I read a lot of books, but in truth, there are relatively few authors whose books I savour. I actually hold off on reading Thomas Ligotti because I don’t want the day to come when I have already read all of his books. His low opinion of humanity is both tragically hilarious and brutal, and while I don’t necessarily share the outlook of the narrators of his stories, I find his pessimism the perfect vehicle for horror. The message that our existence has no worth is perhaps the most disturbing idea that an author can offer to 21st century humans.

My Work Is Not Yet Done is a novella and two short stories. All of these tales are about workers’ lives as part of a corporation. There’s a very Kafkaesque vibe running throughout, but Ligotti covers the bureaucratic angst with layers of supernatural horror and misanthropy and turns it into something far darker. The first act of the eponymous novella portrays a man who decides to go on a killing spree in his office after he’s unfairly dismissed from his job. I know Stephen King found himself in hot water for writing a novel about a school shooting, so I was impressed that Ligotti had done something so extreme. I won’t tell you what happens later on in the story, but I will say that it’s actually far worse than what you’d expect.

I know full well the misery of working for a company that you hate, and while I’ve only spent a little over a year working in an “office job”, I spent enough of that year fantasizing about murdering my boss to have thoroughly enjoyed this book.

Little things about the book stuck out to me. Characters have stupid names – coworkers are named Sherry, Terry, Mary, and Perry, and detectives are named Black and White. Also, the purpose of the corporations that these characters work is barely discussed – the nature of the work that the characters engage in is almost entirely passed over. Why does Ligotti omit these details? Why doesn’t he put more effort into naming his characters? Because that stuff doesn’t matter. Human beings are entirely interchangeable. You are no different to the people you hate the most. What corporations actually do doesn’t make any difference to their workers. Nothing fucking matters. Every living thing is going to die without having made any noticeable difference in the universe, a universe in which every single atom will eventually decay.

Oh, I forgot to mention that this is the first post of 2020. Happy New Year everyone!

“Generally speaking: Expect nothing but nightmarish obscenities to be born when human heads come together in intercourse.

More generally speaking: Whatever is born will ultimately grow into a nightmarish obscenity – in the grand scheme of things.”

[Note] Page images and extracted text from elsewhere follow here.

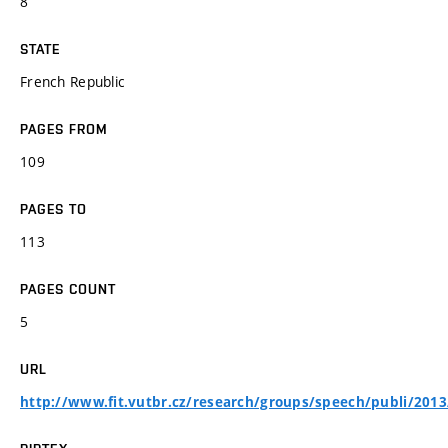
8
STATE
French Republic
PAGES FROM
109
PAGES TO
113
PAGES COUNT
5
URL
http://www.fit.vutbr.cz/research/groups/speech/publi/2013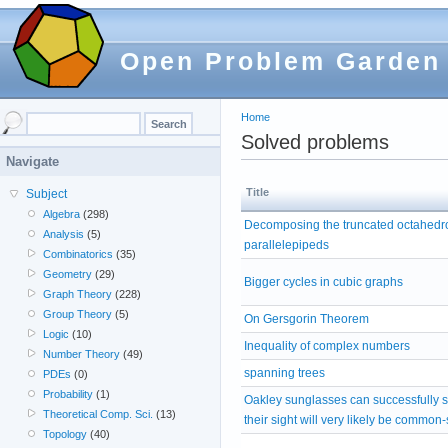
Open Problem Garden
Home
Solved problems
Navigate
Title
Subject
Algebra
(298)
Decomposing the truncated octahedro
Analysis
(5)
parallelepipeds
Combinatorics
(35)
Geometry
(29)
Bigger cycles in cubic graphs
Graph Theory
(228)
Group Theory
(5)
On Gersgorin Theorem
Logic
(10)
Inequality of complex numbers
Number Theory
(49)
spanning trees
PDEs
(0)
Probability
(1)
Oakley sunglasses can successfully 
Theoretical Comp. Sci.
(13)
their sight will very likely be common
Topology
(40)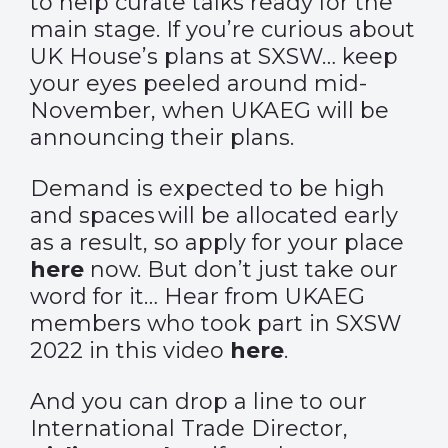
to help curate talks ready for the
main stage. If you’re curious about
UK House’s plans at SXSW… keep
your eyes peeled around mid-
November, when UKAEG will be
announcing their plans.
Demand is expected to be high
and spaces will be allocated early
as a result, so apply for your place
here
now. But don’t just take our
word for it… Hear from UKAEG
members who took part in SXSW
2022 in this video
here
.
And you can drop a line to our
International Trade Director,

There’s moody nuggets like this sprinkled throughout the book, but the closing lines of My Work Is Not Yet Done sum it all up. I don’t want to quote those here as it might ruin the effect when you do get around to reading it, but fuck me, they’re perfect. Please believe me when I say that this is a novella worth reading.

I’ve also reviewed Ligotti’s Teatro Grottesco and The Conspiracy Against the Human Race if you’re interested. I read Noctuary years ago too, but I haven’t reviewed that one properly yet. There’s a copy of the Penguin edition of Songs of a Dead Dreamer and Grimscribe on my shelf, but I’m waiting for a special occasion to allow myself the luxury of reading it.